Dhonna Harris-Goodale, 55, of Flanders, the actress who played the part, said the sister had choices and opted to conform to the lifestyle of June Cleaver, a television character who epitomized the homemaker image of the 1950s. Goodale, also a producer and philanthropist, said she too was not only drawn to Cleaver but occasionally vacuums while wearing high heels and a full black apron with a simulated pearl necklace at the top.
‘A life that goes forward’
Aprons have tugged at others’ imaginations, too. An exhibit titled “Apron Strings: Ties to the Past,” is now at the Kansas City Public Library in Missouri. The aprons inspire “an enormous nostalgic rush,” said Mary Kennedy, chief executive of Mid-America Arts Alliance, whose division manages the traveling show.
“People feel very connected” to the pieces in the exhibit, which highlights the materials and handiwork of their creation as well as their functionality, she added. These days people toss soiled clothing into washing machines, Kennedy said, but aprons were far more necessary back when “doing laundry was much more grueling work.”

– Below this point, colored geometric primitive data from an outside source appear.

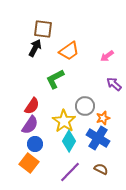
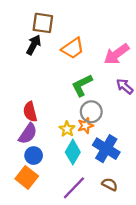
pink arrow: (107, 56) -> (117, 54), size x1.6
green L-shape: (55, 79) -> (82, 85), moved
red semicircle: (32, 106) -> (30, 112), turned 132
orange star: (103, 118) -> (85, 126), moved
yellow star: (64, 121) -> (67, 129), size x0.6

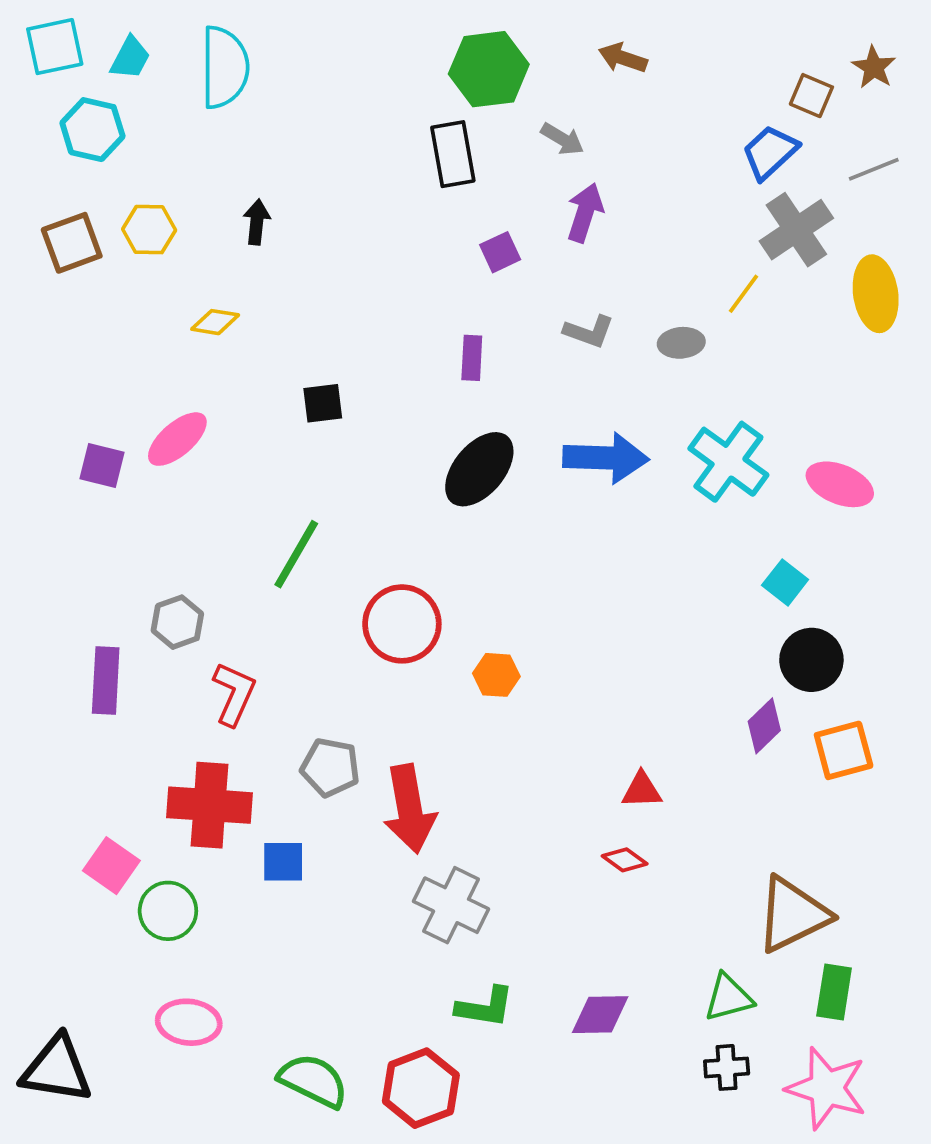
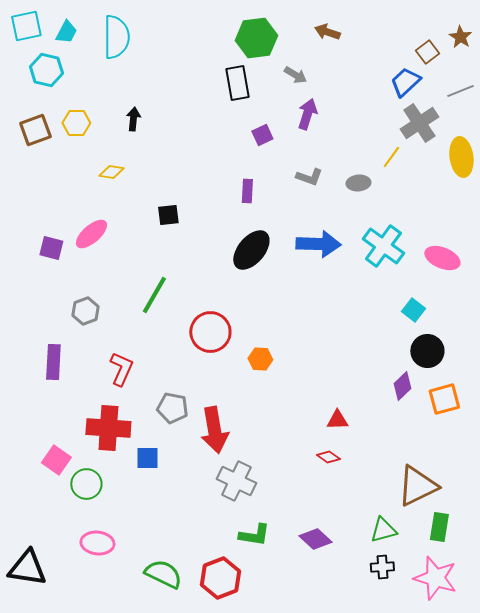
brown square: (811, 96) -> (427, 52), turned 30
gray hexagon: (177, 622) -> (85, 311), moved
purple diamond: (600, 1015) -> (315, 539), turned 44

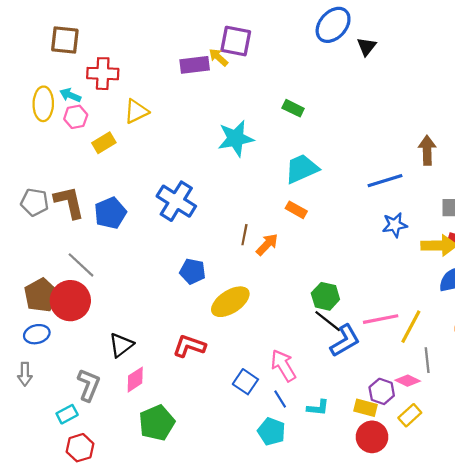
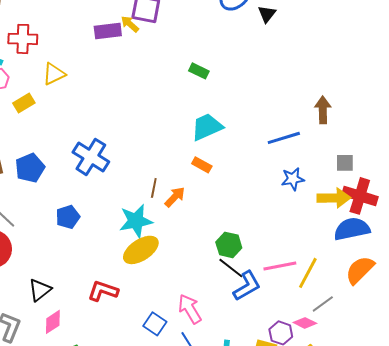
cyan star: (236, 138) -> (136, 221), moved
blue pentagon: (192, 271) -> (68, 217), moved, turned -30
gray line: (427, 360) -> (323, 304), turned 60

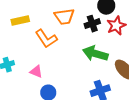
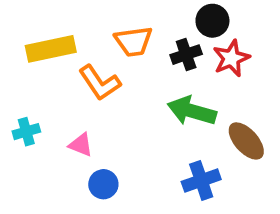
yellow rectangle: (20, 21) -> (51, 49), size x1.4

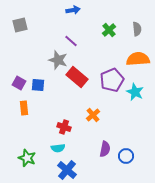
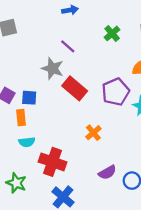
orange rectangle: (24, 108) -> (21, 118), moved
red cross: (64, 127) -> (53, 162), moved, size x1.6
cyan semicircle: (58, 148) -> (27, 142), moved
purple semicircle: (105, 149) -> (107, 172), turned 49

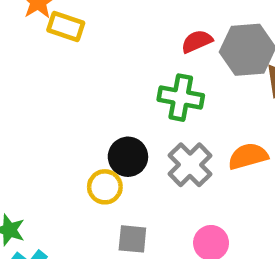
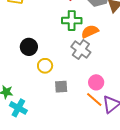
orange semicircle: (248, 156) -> (90, 31), moved
black circle: (128, 157) -> (29, 47), moved

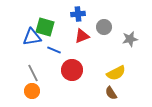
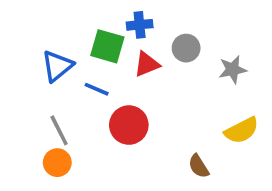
green square: (45, 27) -> (107, 46), moved
blue triangle: (32, 37) -> (57, 66), turned -30
yellow semicircle: (116, 73) -> (242, 130), moved

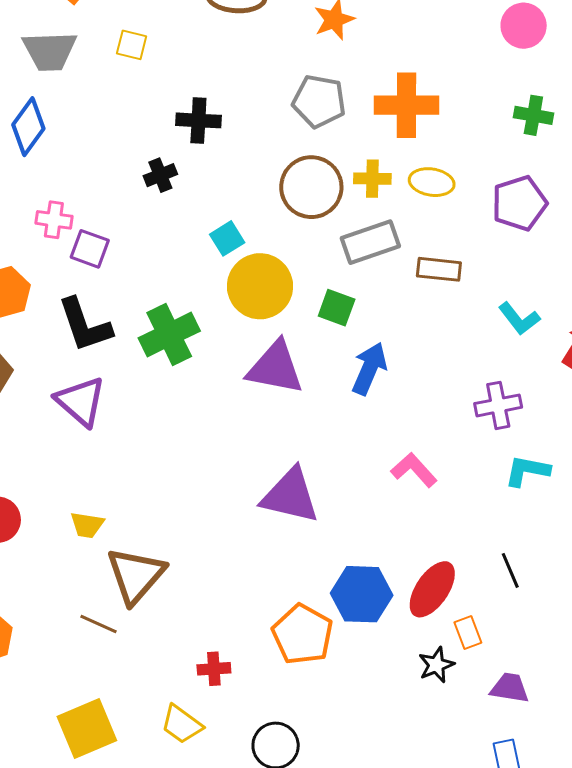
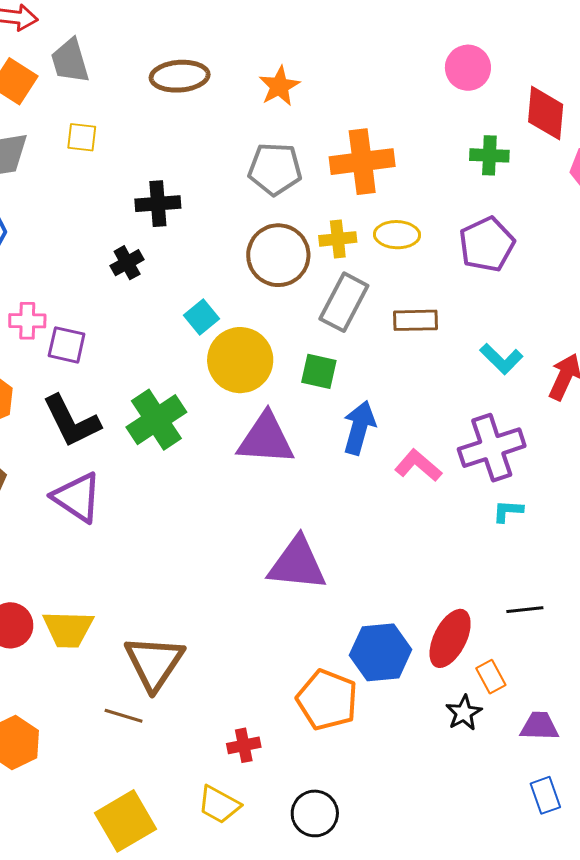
gray rectangle: (370, 242) -> (344, 302), turned -36
purple cross: (498, 405) -> (492, 448), size x1.4
pink L-shape: (414, 470) -> (418, 465), moved
cyan L-shape: (527, 471) -> (508, 511), moved, size x0.7
yellow trapezoid: (87, 525) -> (68, 629), moved, size x1.5
black line: (510, 570) -> (525, 610), turned -66

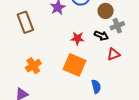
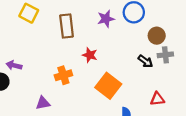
red star: (77, 38) -> (90, 55), moved
red triangle: (114, 54) -> (157, 99), moved

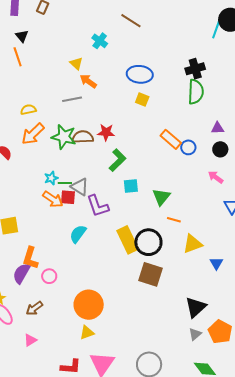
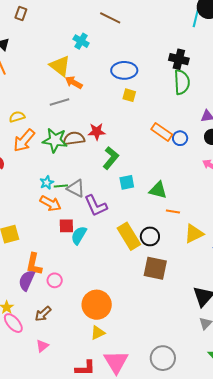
yellow triangle: (76, 63) -> (60, 66), size x1.6
black cross: (195, 69) -> (179, 59), turned 36
red square: (68, 197) -> (66, 226), moved
green triangle: (161, 197) -> (158, 190), turned -48
black circle: (148, 242) -> (150, 236), size x0.7

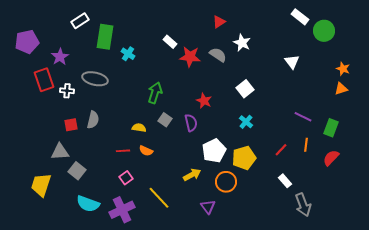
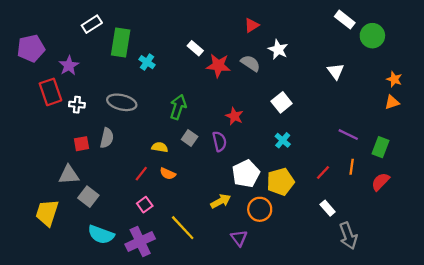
gray ellipse: (95, 79) -> (122, 102), moved
red line: (123, 151) -> (141, 174), turned -48

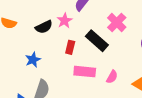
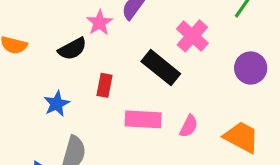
pink star: (65, 21) -> (100, 23), moved
red rectangle: (70, 47) -> (105, 85), moved

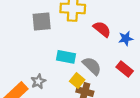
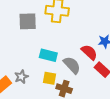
red semicircle: (102, 29) -> (89, 52), moved
yellow square: (77, 81) -> (50, 78), moved, turned -32

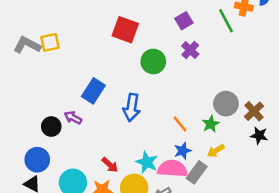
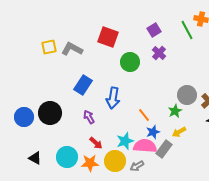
gray L-shape: (27, 45) -> (72, 49), moved
purple arrow: (73, 118) -> (89, 117), moved, turned 32
orange line: (180, 124) -> (144, 115), moved
black circle: (51, 127) -> (50, 113), size x1.5
blue circle: (37, 160) -> (24, 117), moved
cyan star: (147, 162) -> (125, 141), turned 30

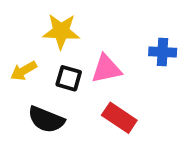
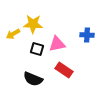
yellow arrow: (24, 71) -> (13, 34), moved
black semicircle: (46, 120) -> (33, 79), moved

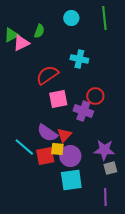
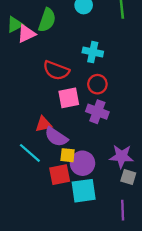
green semicircle: (39, 31) -> (47, 20), size x1.5
red semicircle: (47, 75) -> (56, 70), turned -125
red circle: (95, 96) -> (97, 84), moved
red triangle: (64, 135) -> (44, 124), moved, turned 35
red square: (45, 156) -> (60, 175), moved
gray square: (110, 168) -> (128, 177), turned 32

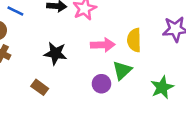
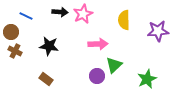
yellow semicircle: (134, 40) -> (124, 20), moved
black star: (55, 53) -> (49, 46), moved

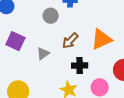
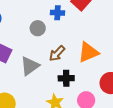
gray triangle: (43, 54) -> (30, 66), size x1.5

The “Apron Strings Project” creators are discussing ways of sharing the vignettes more widely, with ideas ranging from making a version of the script available to various communities to forming a small touring group and taking the show on the road themselves. Of special interest, Slevin said, is including room for a local submission or two to reflect issues and the “special culture” of the area, such as, say, the immigrant flavor in the Southwest.
Vollmer, an herbalist and massage therapist in Thornton, New Hampshire, thinks the project has a future. “I don’t know what, but I feel it has a life that goes forward,” she said.
Its impact on her life has been established. “All through life you have peak experiences, and you go, ‘Wow, that’s a peak experience,’ ” she said. Participating in the production was “a historical marker in my life,” in which her grandmother could “come out and be honored for who she was.”